Pinkin Bill Establishing State Police Employment Application Registry Passes Committee

In response to reports of officers moving between police departments after facing disciplinary action in one town, a bill sponsored by Assemblywoman Nancy Pinkin (D-Middlesex) would establish an Employment Application Registry database in the Division of State Police to promote inter-agency transparency. The legislation was advanced by the Assembly Law and Public Safety Committee on Monday.

A recent law passed in July requires law enforcement agencies throughout the state to share disciplinary records of officers who move to another agency. However, law enforcement agencies are not currently required to share information regarding applicants who are initially deemed disqualified for employment.

Under the bill (A-4379), the Superintendent of State Police would be required to establish and maintain an Employment Application Registry database with confidential information about any individual who applies for a law enforcement position and whether an offer of employment is extended to them.

The legislation directs the Attorney General to issue guidelines regarding what would disqualify an applicant from employment.
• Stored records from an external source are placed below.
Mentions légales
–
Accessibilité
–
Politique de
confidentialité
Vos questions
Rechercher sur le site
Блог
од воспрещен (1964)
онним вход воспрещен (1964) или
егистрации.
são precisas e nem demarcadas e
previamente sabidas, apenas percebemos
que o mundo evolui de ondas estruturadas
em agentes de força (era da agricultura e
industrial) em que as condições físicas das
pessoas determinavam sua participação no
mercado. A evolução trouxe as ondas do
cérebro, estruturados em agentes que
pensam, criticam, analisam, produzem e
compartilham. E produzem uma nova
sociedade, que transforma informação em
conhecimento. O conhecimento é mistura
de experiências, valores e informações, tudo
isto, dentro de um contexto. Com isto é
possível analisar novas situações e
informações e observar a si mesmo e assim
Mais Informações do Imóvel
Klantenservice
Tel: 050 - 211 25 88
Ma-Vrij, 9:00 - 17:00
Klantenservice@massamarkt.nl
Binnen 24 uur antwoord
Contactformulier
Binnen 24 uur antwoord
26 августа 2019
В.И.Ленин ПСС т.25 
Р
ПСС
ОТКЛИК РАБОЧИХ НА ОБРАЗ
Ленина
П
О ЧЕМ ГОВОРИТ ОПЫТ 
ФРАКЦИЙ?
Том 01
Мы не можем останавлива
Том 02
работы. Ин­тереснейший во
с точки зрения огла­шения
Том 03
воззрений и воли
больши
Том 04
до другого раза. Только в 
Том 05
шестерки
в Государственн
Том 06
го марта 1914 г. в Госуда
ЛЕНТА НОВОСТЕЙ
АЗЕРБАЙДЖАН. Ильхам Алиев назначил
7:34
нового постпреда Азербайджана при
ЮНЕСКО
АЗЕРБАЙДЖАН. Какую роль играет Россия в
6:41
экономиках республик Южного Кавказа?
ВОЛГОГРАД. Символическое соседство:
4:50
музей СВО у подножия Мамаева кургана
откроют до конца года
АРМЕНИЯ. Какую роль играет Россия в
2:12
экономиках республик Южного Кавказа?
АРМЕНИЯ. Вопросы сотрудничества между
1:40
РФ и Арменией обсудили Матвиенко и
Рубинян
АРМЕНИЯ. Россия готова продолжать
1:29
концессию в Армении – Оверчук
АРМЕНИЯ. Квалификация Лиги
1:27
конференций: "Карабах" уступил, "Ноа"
If an applicant is not hired, the reason an offer was not made must be listed in the registry – including whether the applicant was denied due to a failed drug test and/or the aforementioned guidelines.

Every New Jersey law enforcement agency would be required to check the Employment Application Registry prior to making an offer of employment.

Upon the legislation advancing, Assemblywoman Pinkin issued the following statement:

“If an individual does not meet the necessary qualifications to serve in law enforcement, it must be clear to all agencies throughout our state. Closing the gaps in communication will ensure agencies are hiring prospective officers of the highest caliber for the job.

“Right now, a police department in one town may not have access to the same information another department had that led them to turn down an applicant. A statewide application registry would provide a way for police departments to quickly share relevant information with one another.

“This enhanced inter-agency communication will help expedite the employment process while ensuring law enforcement agencies are staffed with highly qualified candidates, which will ultimately prove beneficial for the well-being of all our communities.”